Ela tem uma aparência toda frágil, mas bonita. Magrinha, cabelo liso, pele esmaecida, usa um short e uma blusinha, deixando a alvura do corpo à mostra. Nenhuma maquiagem. Tranco a porta. Agora, ela fará o que eu quiser.
*

Já estou cerca de cinquenta minutos dentro do quarto, e o Hitchcock começa a socar a porta. Agora estou mirando firmemente nos olhos dela, perguntando se confia em mim.

“Faço qualquer coisa”, ela responde. O velho estava certo. Peço só mais dez minutinhos. Ele concede.
*

Dois anos depois e estou aqui no sítio que era do meu pai (agora cedido a mim), onde vivo desde que tudo isso aconteceu. Na varanda em frente à casa, deitado na rede, ouço passos vindo em minha direção, acompanhado de um forte cheiro de perfume que se confunde com o aroma bucólico da grama recém cortada à minha frente.

“Vou fazer algo pra comer”, ela se aproxima secando o cabelo. “Quer alguma coisa?”

“Qualquer coisa”, eu digo.

“O que você quiser”, ela insiste, um sorriso terno enfeitando o seu rosto. E eu tento imaginar a cara do velho quando, depois de insistir em vão naquela porta, resolve enfim entrar: o quarto vazio, a janela escancarada, duas notas de cinquenta sobre a cama.

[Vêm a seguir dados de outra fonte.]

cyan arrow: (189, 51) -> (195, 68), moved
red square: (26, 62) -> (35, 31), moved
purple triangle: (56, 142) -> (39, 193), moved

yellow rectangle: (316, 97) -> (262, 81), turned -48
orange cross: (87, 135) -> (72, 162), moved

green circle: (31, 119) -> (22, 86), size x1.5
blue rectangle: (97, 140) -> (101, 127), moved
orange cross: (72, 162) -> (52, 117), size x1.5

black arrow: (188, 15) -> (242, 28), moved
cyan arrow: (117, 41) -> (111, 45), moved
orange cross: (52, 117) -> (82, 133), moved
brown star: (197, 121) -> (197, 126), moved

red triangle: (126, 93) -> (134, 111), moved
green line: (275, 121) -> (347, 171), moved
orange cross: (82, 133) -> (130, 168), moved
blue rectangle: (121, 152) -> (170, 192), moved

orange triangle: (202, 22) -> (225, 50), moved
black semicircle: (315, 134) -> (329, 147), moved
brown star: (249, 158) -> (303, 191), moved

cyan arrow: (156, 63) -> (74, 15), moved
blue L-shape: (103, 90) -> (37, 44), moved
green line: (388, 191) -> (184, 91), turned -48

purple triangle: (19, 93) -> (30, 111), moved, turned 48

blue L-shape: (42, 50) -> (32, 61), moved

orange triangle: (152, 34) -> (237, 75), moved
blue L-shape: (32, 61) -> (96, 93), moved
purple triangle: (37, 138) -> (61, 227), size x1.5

E eu penso na força das escolhas ao acaso que dão corpo aos nossos destinos; na maleabilidade do deslocamento entre o favorável e o desfavorável das nossas vidas; em como, espantosamente, uma fortuita noite estranha ou cem reais bem investidos podem, eventualmente, salvar duas existências.

O sol desce e os pássaros já estão aconchegados às árvores, fazendo-se ouvir o seu coral de todo fim de tarde. A brisa chega refrescante, sugerindo mais uma agradável noite de primavera.
 
Salvar DUAS existências.

Um dote de 100 reais por um plano ilimitado. O melhor cliente, o cliente sempre tem razão, o cliente inconsciente do preço real. Vendendo barato o que não tinha preço. Comprando por um preço simbólico um objeto humano de valor sentimental.

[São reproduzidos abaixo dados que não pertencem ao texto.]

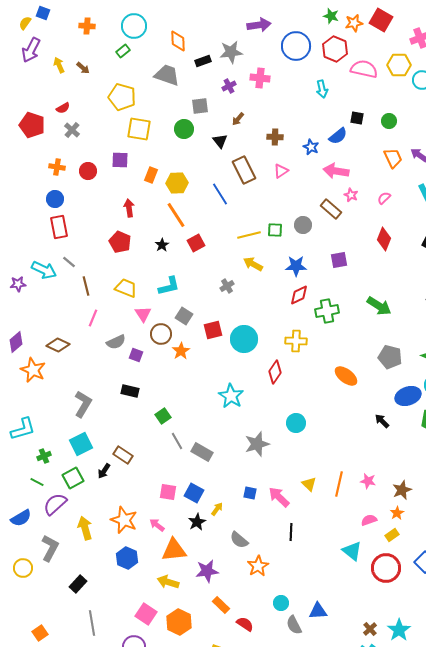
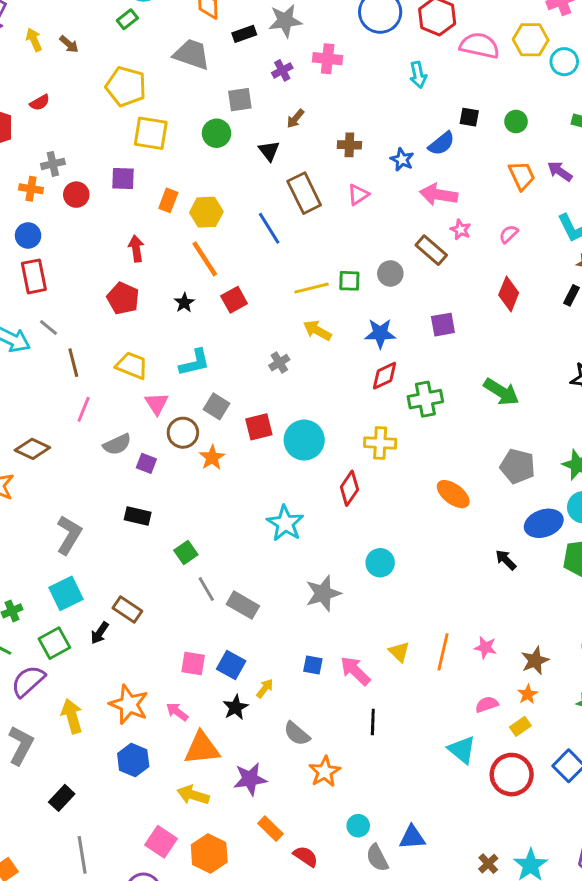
gray cross: (72, 130) -> (53, 164), moved, turned 35

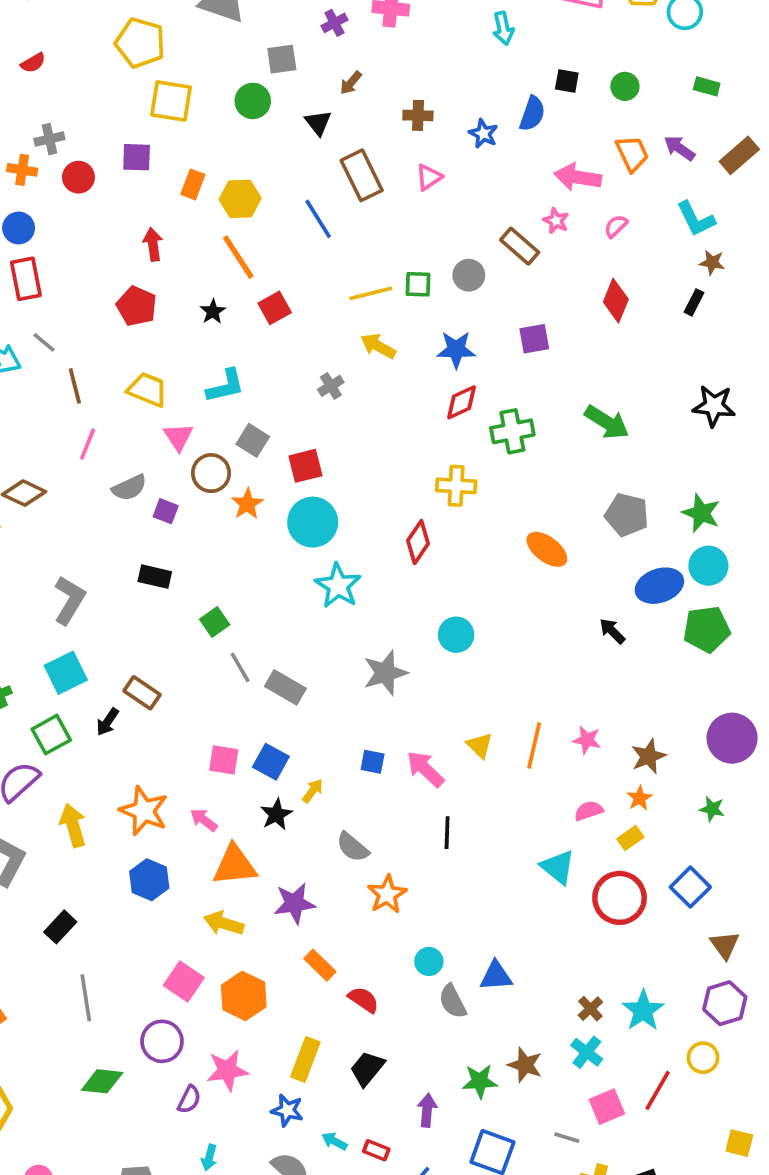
blue semicircle: (441, 143) -> (532, 114), turned -32
pink arrow: (439, 195) -> (578, 177), moved
cyan circle: (304, 440) -> (313, 522), moved

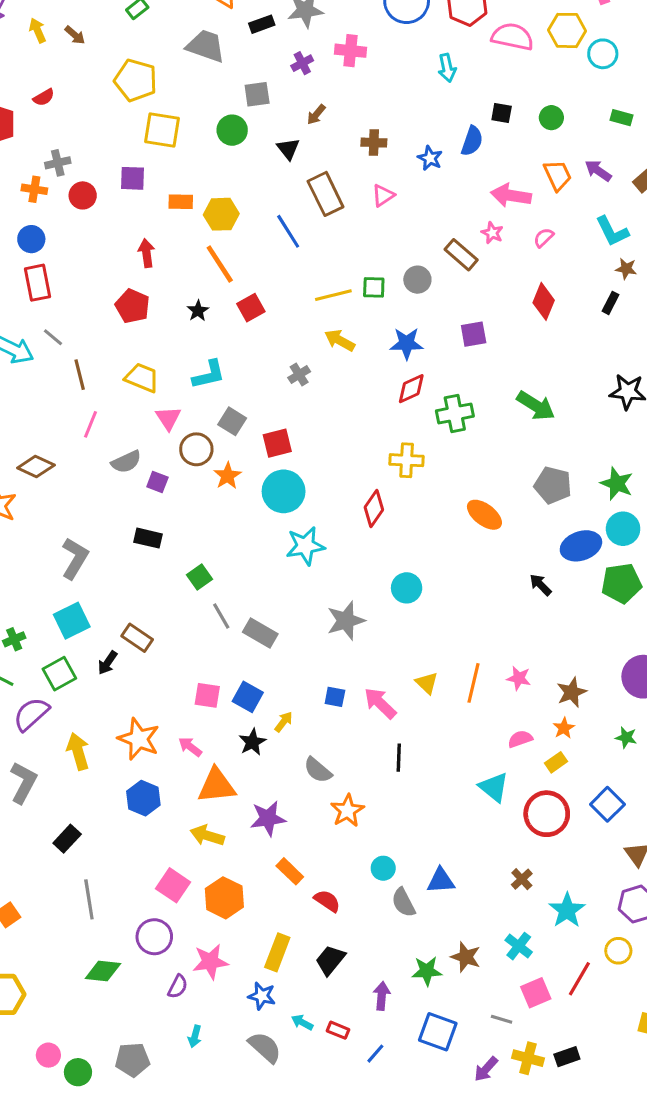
orange rectangle: (193, 184) -> (181, 202), turned 70
cyan star: (338, 586) -> (305, 546), turned 30
brown cross: (590, 1009) -> (522, 879), moved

Sinceramente, quando eu li a proposta indecente pensei que o sóbrio e entediado freguês seria sacaneado. Como Henry Chinaski faria ao contratar os serviços de uma puta, temendo encontrar com um negão no quarto dela e o posterior assalto, ferimentos e carteira limpa.

Mas ele se deu bem. Correção: eles se deram bem.